Ancak “Lost”u benzerlerinden ayıran şey, inanılmaz derecede ilgi çekici karakterleridir. Evet, uçurumlar ve sürprizler heyecan vericidir, ancak ivmeyi ileriye taşıyan duygusal bir temel olmadan ilginizi yalnızca belirli bir süre tutabilirler ve “Lost” da buna fazlasıyla sahip.
Charlie (Dominic Monaghan), Jin (Daniel Dae Kim), Sun (Yunjin Kim) ve Hurley (Jorge Garcia) gibi oyuncuların kalplerinize girdiği devasa oyuncu kadrosunu seveceksiniz. Ve herhangi birinin gözlerinin dolmamasına meydan okuyorum O 4. sezonun eleştirmenlerce beğenilen dördüncü bölümü The Constant’taki bir sahne ya da üçüncü sezonun yürek parçalayan finali sırasında ürperin.
Belirtildiği gibi, “Lost”u canlı yayınlanırken deneyimledim. Arkadaşlarımla ve ailemle hayran teorilerini tartışmak aldığım keyfi on kat artırdı. Ve dizinin bu yönünün yayın çağında kopyalanması ne yazık ki mümkün olmasa da, iyi tarafı, 121 bölümün tamamını kendi hızınızda tüketebilmenizdir. Bu ciddi bir nimet çünkü bölümler arasında bir hafta, sezonlar arasında ise aylarca beklemek tam bir işkenceydi.

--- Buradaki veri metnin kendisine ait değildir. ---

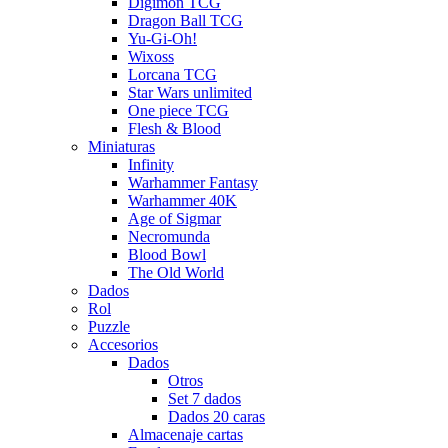
Digimon TCG
Dragon Ball TCG
Yu-Gi-Oh!
Wixoss
Lorcana TCG
Star Wars unlimited
One piece TCG
Flesh & Blood
Miniaturas
Infinity
Warhammer Fantasy
Warhammer 40K
Age of Sigmar
Necromunda
Blood Bowl
The Old World
Dados
Rol
Puzzle
Accesorios
Dados
Otros
Set 7 dados
Dados 20 caras
Almacenaje cartas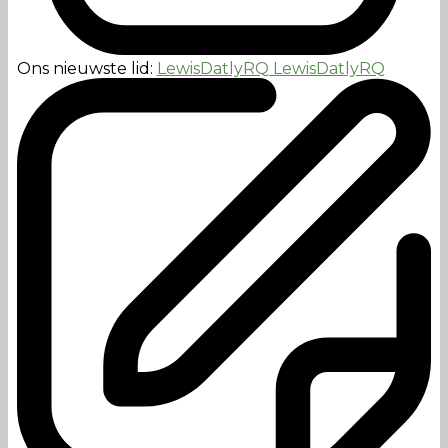
Ons nieuwste lid:
LewisDatlyRQ LewisDatlyRQ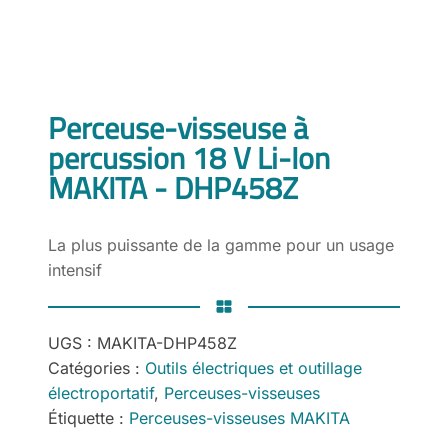
Perceuse-visseuse à
percussion 18 V Li-Ion
MAKITA - DHP458Z
La plus puissante de la gamme pour un usage
intensif
UGS :
MAKITA-DHP458Z
Catégories :
Outils électriques et outillage
électroportatif
,
Perceuses-visseuses
Étiquette :
Perceuses-visseuses MAKITA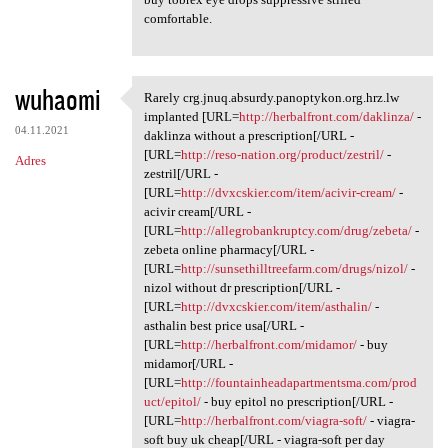
comfortable.
wuhaomi
Rarely crg.jnuq.absurdy.panoptykon.org.hrz.lw
Rarely crg.jnuq.absurdy
implanted [URL=
http://herbalfront.com/daklinza/
-
04.11.2021
daklinza without a prescription[/URL -
[URL=
http://reso-nation.org/product/zestril/
-
Adres
zestril[/URL -
[URL=
http://dvxcskier.com/item/acivir-cream/
-
acivir cream[/URL -
[URL=
http://allegrobankruptcy.com/drug/zebeta/
-
zebeta online pharmacy[/URL -
[URL=
http://sunsethilltreefarm.com/drugs/nizol/
-
nizol without dr prescription[/URL -
[URL=
http://dvxcskier.com/item/asthalin/
-
asthalin best price usa[/URL -
[URL=
http://herbalfront.com/midamor/
- buy
midamor[/URL -
[URL=
http://fountainheadapartmentsma.com/prod
uct/epitol/
- buy epitol no prescription[/URL -
[URL=
http://herbalfront.com/viagra-soft/
- viagra-
soft buy uk cheap[/URL - viagra-soft per day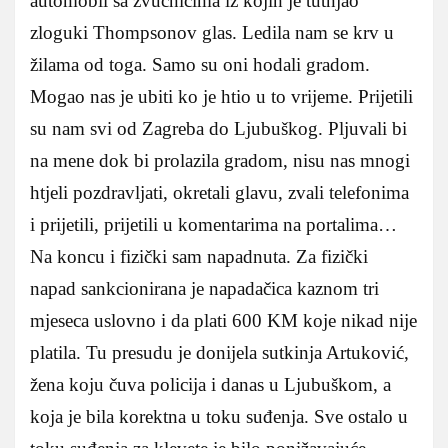
automobil sa zvučnicima iz kojih je tutnjao
zloguki Thompsonov glas. Ledila nam se krv u
žilama od toga. Samo su oni hodali gradom.
Mogao nas je ubiti ko je htio u to vrijeme. Prijetili
su nam svi od Zagreba do Ljubuškog. Pljuvali bi
na mene dok bi prolazila gradom, nisu nas mnogi
htjeli pozdravljati, okretali glavu, zvali telefonima
i prijetili, prijetili u komentarima na portalima…
Na koncu i fizički sam napadnuta. Za fizički
napad sankcionirana je napadačica kaznom tri
mjeseca uslovno i da plati 600 KM koje nikad nije
platila. Tu presudu je donijela sutkinja Artuković,
žena koju čuva policija i danas u Ljubuškom, a
koja je bila korektna u toku suđenja. Sve ostalo u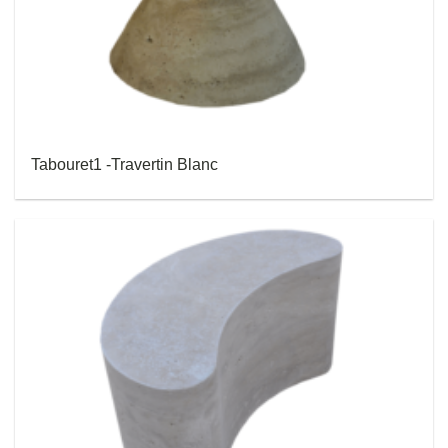
Tabouret1 -Travertin Blanc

“Lost”un öylesine kalıcı bir ünü var ki, bu makaleyle potansiyel olarak inanmışlara vaaz veriyorum. Ancak bu diziyi şimdiye kadar kaçırdıysanız, bu hafta Netflix ABD’ye geri döndüğü için şimdi başlamanız için daha fazla yalvaramam. “Lost”u daha önce birkaç kez izledim ve tekrar izledim, ancak şimdi bunun hakkında yazmak beni bir kez daha geri dönmek için can attırıyor.